WORK ORDER: If a record holds a picture, leave the picture out and print everything else exactly.
************
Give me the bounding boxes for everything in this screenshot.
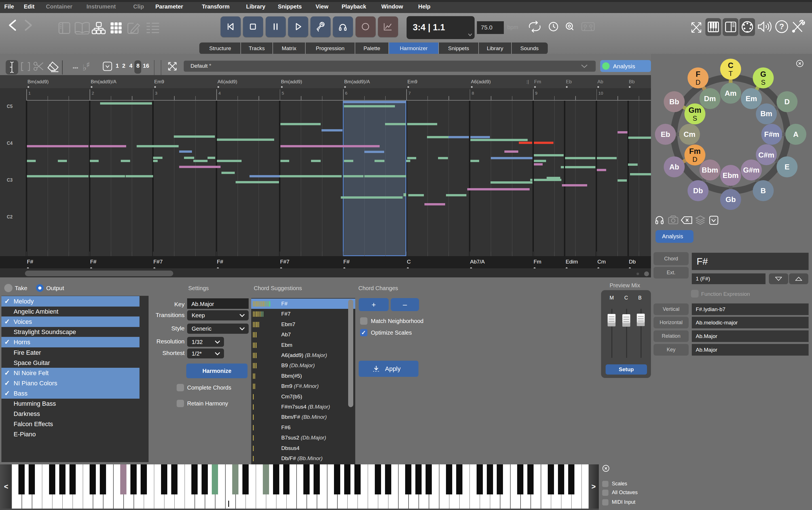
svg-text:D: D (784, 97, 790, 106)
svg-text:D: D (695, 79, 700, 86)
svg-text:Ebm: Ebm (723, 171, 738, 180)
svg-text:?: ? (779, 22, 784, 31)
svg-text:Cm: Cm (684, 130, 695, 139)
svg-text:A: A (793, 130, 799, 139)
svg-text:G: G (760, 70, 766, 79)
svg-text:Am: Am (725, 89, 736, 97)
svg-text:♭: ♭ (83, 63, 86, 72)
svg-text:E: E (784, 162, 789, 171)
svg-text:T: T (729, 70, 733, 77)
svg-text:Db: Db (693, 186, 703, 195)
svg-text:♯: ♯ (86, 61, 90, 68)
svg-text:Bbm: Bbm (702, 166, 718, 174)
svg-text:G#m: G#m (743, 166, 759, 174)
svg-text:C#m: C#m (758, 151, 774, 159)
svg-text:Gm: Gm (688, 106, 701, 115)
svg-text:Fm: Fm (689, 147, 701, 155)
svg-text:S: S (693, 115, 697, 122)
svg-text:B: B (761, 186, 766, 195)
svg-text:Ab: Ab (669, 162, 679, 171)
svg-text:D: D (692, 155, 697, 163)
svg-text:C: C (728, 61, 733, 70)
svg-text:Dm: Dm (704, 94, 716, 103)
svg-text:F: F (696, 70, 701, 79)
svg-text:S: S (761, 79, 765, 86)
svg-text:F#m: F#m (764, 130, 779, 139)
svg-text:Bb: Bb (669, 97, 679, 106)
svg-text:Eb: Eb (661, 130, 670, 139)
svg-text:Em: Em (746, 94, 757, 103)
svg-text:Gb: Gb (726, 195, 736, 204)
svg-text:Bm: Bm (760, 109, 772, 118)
************
TASK RESPONSE:
Give me the bounding boxes for everything in this screenshot.
svg-text:D: D (784, 97, 790, 106)
svg-text:D: D (695, 79, 700, 86)
svg-text:Ebm: Ebm (723, 171, 738, 180)
svg-text:?: ? (779, 22, 784, 31)
svg-text:Cm: Cm (684, 130, 695, 139)
svg-text:A: A (793, 130, 799, 139)
svg-text:G: G (760, 70, 766, 79)
svg-text:Am: Am (725, 89, 736, 97)
svg-text:♭: ♭ (83, 63, 86, 72)
svg-text:E: E (784, 162, 789, 171)
svg-text:T: T (729, 70, 733, 77)
svg-text:Db: Db (693, 186, 703, 195)
svg-text:♯: ♯ (86, 61, 90, 68)
svg-text:Bbm: Bbm (702, 166, 718, 174)
svg-text:G#m: G#m (743, 166, 759, 174)
svg-text:C#m: C#m (758, 151, 774, 159)
svg-text:Gm: Gm (688, 106, 701, 115)
svg-text:Fm: Fm (689, 147, 701, 155)
svg-text:S: S (693, 115, 697, 122)
svg-text:B: B (761, 186, 766, 195)
svg-text:Ab: Ab (669, 162, 679, 171)
svg-text:D: D (692, 155, 697, 163)
svg-text:C: C (728, 61, 733, 70)
svg-text:Dm: Dm (704, 94, 716, 103)
svg-text:F: F (696, 70, 701, 79)
svg-text:S: S (761, 79, 765, 86)
svg-text:F#m: F#m (764, 130, 779, 139)
svg-text:Bb: Bb (669, 97, 679, 106)
svg-text:Eb: Eb (661, 130, 670, 139)
svg-text:Em: Em (746, 94, 757, 103)
svg-text:Gb: Gb (726, 195, 736, 204)
svg-text:Bm: Bm (760, 109, 772, 118)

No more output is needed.